15. The Court notes that the Greek Government referred the case to it on 7 March 1998 whereas the Commission’s report was communicated to the Committee of Ministers on 3 December 1997.
16. The Government said that the application had been sent by express post through the Greek Post Office on 23 February 1998; as evidence of that, they referred to a telephone call made by the Agent’s assistant, who was responsible for the case, to the Court registry on 2 March 1998 to enquire whether the application had been received. They stated that the decision to refer the case to the Court had been taken on 13 January 1998 at a meeting of the State Legal Council; they produced a minute of that decision. Lastly, they said that, unlike private express delivery services, the Greek Post Office did not provide dispatch notes for that type of delivery. However, the Government enclosed a copy of the relevant page in its postal dispatch register showing that the application had been handed in to the post office on 23 February 1998.

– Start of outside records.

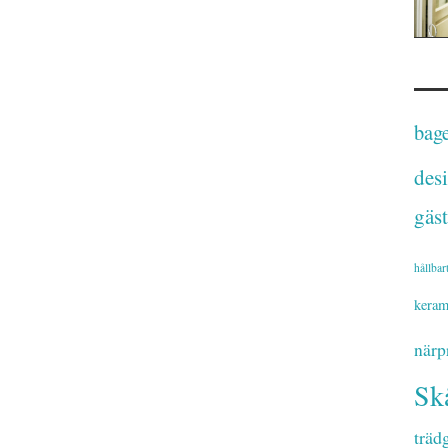
bage
des
gäst
hållbar
keram
närp
Sk
träd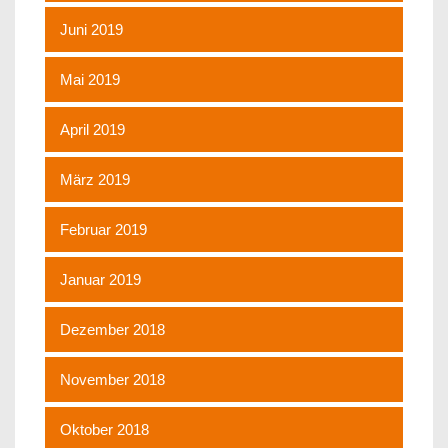
Juni 2019
Mai 2019
April 2019
März 2019
Februar 2019
Januar 2019
Dezember 2018
November 2018
Oktober 2018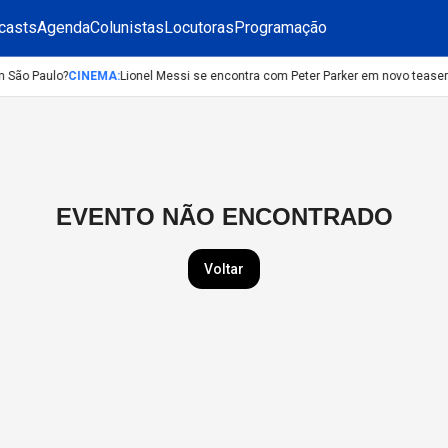
casts
Agenda
Colunistas
Locutoras
Programação
m São Paulo?
CINEMA
:
Lionel Messi se encontra com Peter Parker em novo tease
EVENTO NÃO ENCONTRADO
Voltar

17. The Court notes that the Government’s application was received by facsimile transmission at the registry on 7 March 1998 at 10.29 p.m. and that the version allegedly sent on 23 February 1998 was never received by the registry or any other department of the Council of Europe. The explanations put forward by the Government do not disclose any special circumstance of a nature to suspend the running of time or justify its starting to run afresh (see, mutatis mutandis, the following judgments: Istituto di Vigilanza v. Italy, 22 September 1993, Series A no. 265-C, p. 35, § 14; Figus Milone v. Italy, 22 September 1993, Series A no. 265-D, p. 43, § 14; Goisis v. Italy, 22 September 1993, Series A no. 265-E, p. 51, § 19; Morganti v. France, 13 July 1995, Series A no. 320-C, p. 48, § 14; and Halford v. the United Kingdom, 25 June 1997, Reports of Judgments and Decisions 1997-III, p. 1008, § 6).

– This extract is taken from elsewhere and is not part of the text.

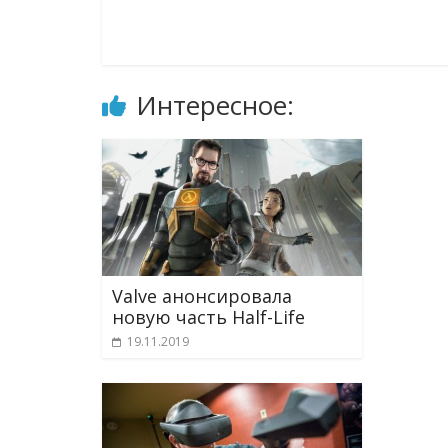
Интересное:
Valve анонсировала
новую часть Half-Life
19.11.2019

It follows that the application bringing the case before the Court is inadmissible as it is out of time.
FOR THESE REASONS, THE COURT UNANIMOUSLY
Holds that it is unable to take cognisance of the merits of the case.
Done in English and in French, and notified in writing on 30 July 1998.
Signed: Rudolf Bernhardt
Signed: Herbert Petzold
1. The case is numbered 18/1998/921/1133. The first number is the case's position on the list of cases referred to the Court in the relevant year (second number). The last two numbers indicate the case's position on the list of cases referred to the Court since its creation and on the list of the corresponding originating applications to the Commission.
3. Rules of Court A apply to all cases referred to the Court before the entry into force of Protocol No. 9 (1 October 1994) and thereafter only to cases concerning States not bound by that Protocol. They correspond to the Rules that came into force on 1 January 1983, as amended several times subsequently.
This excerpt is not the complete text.